## GIVEN DATA

####################

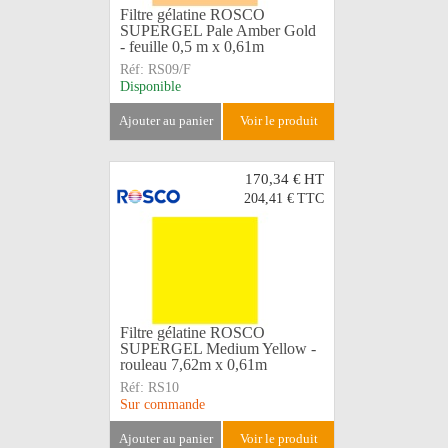
Filtre gélatine ROSCO
SUPERGEL Pale Amber Gold
- feuille 0,5 m x 0,61m
Réf:
RS09/F
Disponible
ajouter au panier
voir le produit
170,34 €
HT
204,41 €
TTC
Filtre gélatine ROSCO
SUPERGEL Medium Yellow -
rouleau 7,62m x 0,61m
Réf:
RS10
Sur commande
ajouter au panier
voir le produit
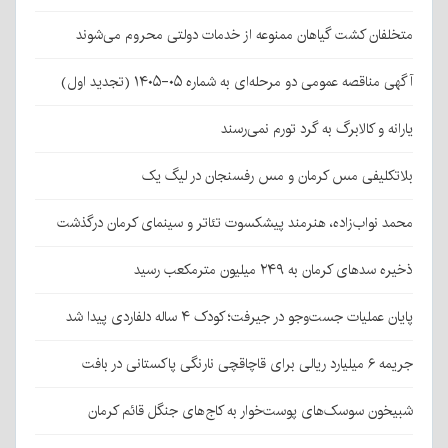
متخلفان کشت گیاهان ممنوعه از خدمات دولتی محروم می‌شوند
آگهی مناقصه عمومی دو مرحله‌ای به شماره ۰۵-۱۴۰۵ (تجدید اول)
یارانه و کالابرگ به گرد تورم نمی‌رسند
بلاتکلیفی مس کرمان و مس رفسنجان در لیگ یک
محمد نواب‌زاده، هنرمند پیشکسوت تئاتر و سینمای کرمان درگذشت
ذخیره سدهای کرمان به ۲۴۹ میلیون مترمکعب رسید
پایان عملیات جست‌وجو در جیرفت؛ کودک ۴ ساله دلفاردی پیدا شد
جریمه ۶ میلیارد ریالی برای قاچاقچی نارنگی پاکستانی در بافت
شبیخون سوسک‌های پوست‌خوار به کاج‌های جنگل قائم کرمان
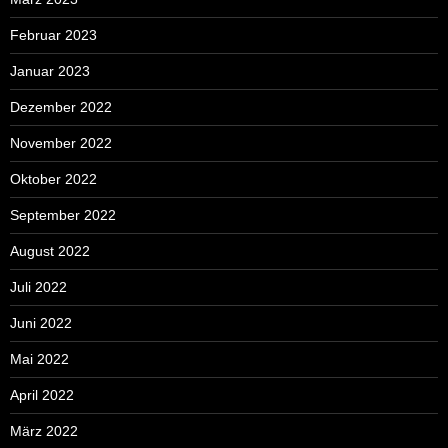
Februar 2023
Januar 2023
Dezember 2022
November 2022
Oktober 2022
September 2022
August 2022
Juli 2022
Juni 2022
Mai 2022
April 2022
März 2022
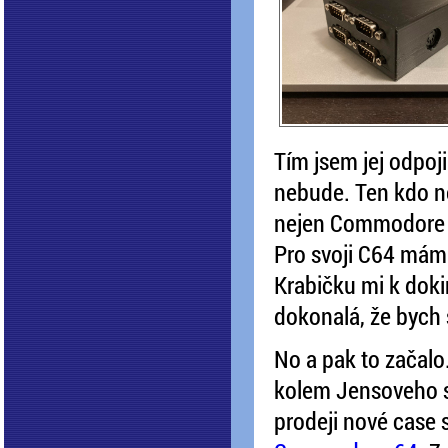
Tím jsem jej odpoj
nebude. Ten kdo n
nejen Commodore 64
Pro svoji C64 mám 
Krabičku mi k dokin
dokonalá, že bych s
No a pak to začalo.
kolem Jensoveho st
prodeji nové case 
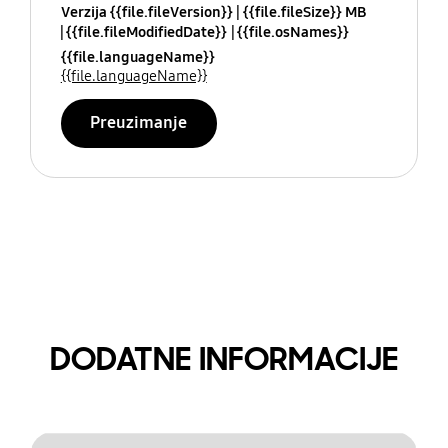
Verzija {{file.fileVersion}}
{{file.fileSize}} MB
{{file.fileModifiedDate}}
{{file.osNames}}
{{file.languageName}}
{{file.languageName}}
Preuzimanje
DODATNE INFORMACIJE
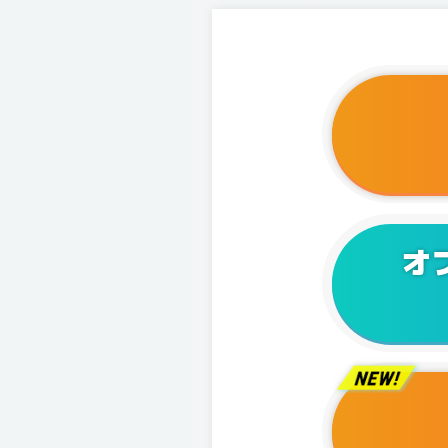
2025/1
2025/0
2025/0
2025/0
2025/0
オ
2025/0
2025/0
2025/0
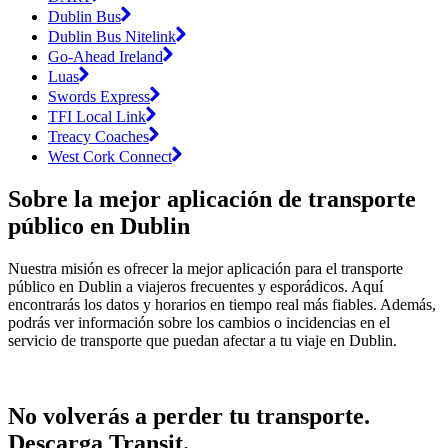
Dublin Bus
Dublin Bus Nitelink
Go-Ahead Ireland
Luas
Swords Express
TFI Local Link
Treacy Coaches
West Cork Connect
Sobre la mejor aplicación de transporte
público en Dublin
Nuestra misión es ofrecer la mejor aplicación para el transporte
público en Dublin a viajeros frecuentes y esporádicos. Aquí
encontrarás los datos y horarios en tiempo real más fiables. Además,
podrás ver información sobre los cambios o incidencias en el
servicio de transporte que puedan afectar a tu viaje en Dublin.
No volverás a perder tu transporte.
Descarga Transit.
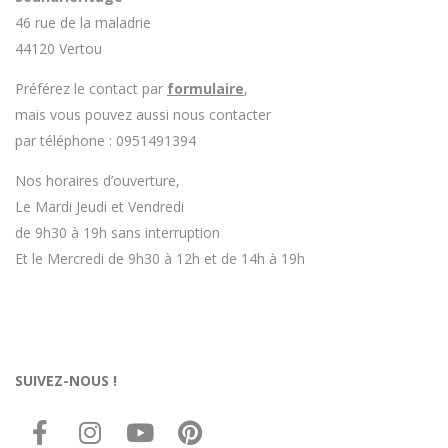
46 rue de la maladrie
44120 Vertou
Préférez le contact par
formulaire
,
mais vous pouvez aussi nous contacter
par téléphone : 0951491394
Nos horaires d’ouverture,
Le Mardi Jeudi et Vendredi
de 9h30 à 19h sans interruption
Et le Mercredi de 9h30 à 12h et de 14h à 19h
SUIVEZ-NOUS !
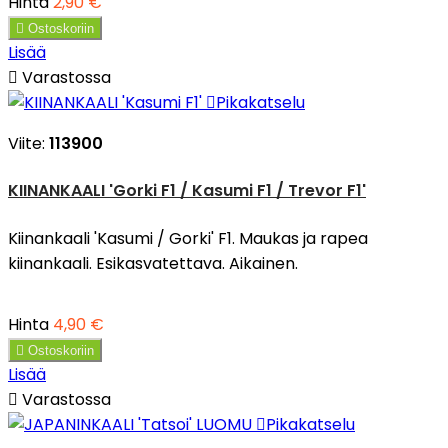
Hinta
2,90 €

Ostoskoriin
Lisää

Varastossa

Pikakatselu
Viite:
113900
KIINANKAALI 'Gorki F1 / Kasumi F1 / Trevor F1'
Kiinankaali 'Kasumi / Gorki' F1. Maukas ja rapea
kiinankaali. Esikasvatettava. Aikainen.
Hinta
4,90 €

Ostoskoriin
Lisää

Varastossa

Pikakatselu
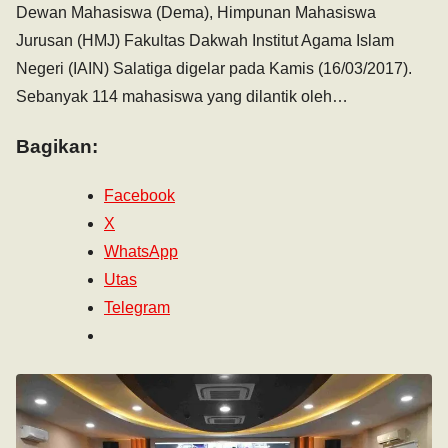
Dewan Mahasiswa (Dema), Himpunan Mahasiswa
Jurusan (HMJ) Fakultas Dakwah Institut Agama Islam
Negeri (IAIN) Salatiga digelar pada Kamis (16/03/2017).
Sebanyak 114 mahasiswa yang dilantik oleh…
Bagikan:
Facebook
X
WhatsApp
Utas
Telegram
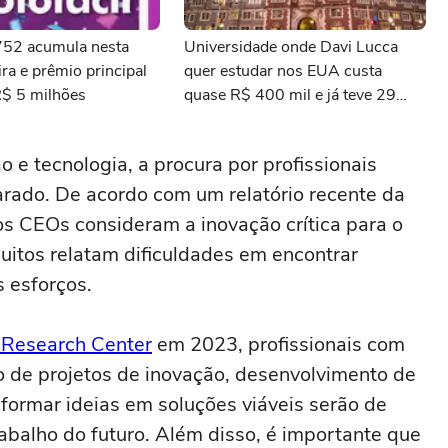
3752 acumula nesta
Universidade onde Davi Lucca
ra e prêmio principal
quer estudar nos EUA custa
R$ 5 milhões
quase R$ 400 mil e já teve 29
ganhadores do prêmio Nobel
e tecnologia, a procura por profissionais
arado. De acordo com um relatório recente da
 CEOs consideram a inovação crítica para o
itos relatam dificuldades em encontrar
s esforços.
Research Center
em 2023, profissionais com
o de projetos de inovação, desenvolvimento de
formar ideias em soluções viáveis serão de
balho do futuro. Além disso, é importante que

####################

## TASK TO CARRY OUT
Whenever the string "Kasumi" shows up in a line above, copy that line.

## REPLY TO THE EXERCISE
KIINANKAALI 'Gorki F1 / Kasumi F1 / Trevor F1'
Kiinankaali 'Kasumi / Gorki' F1. Maukas ja rapea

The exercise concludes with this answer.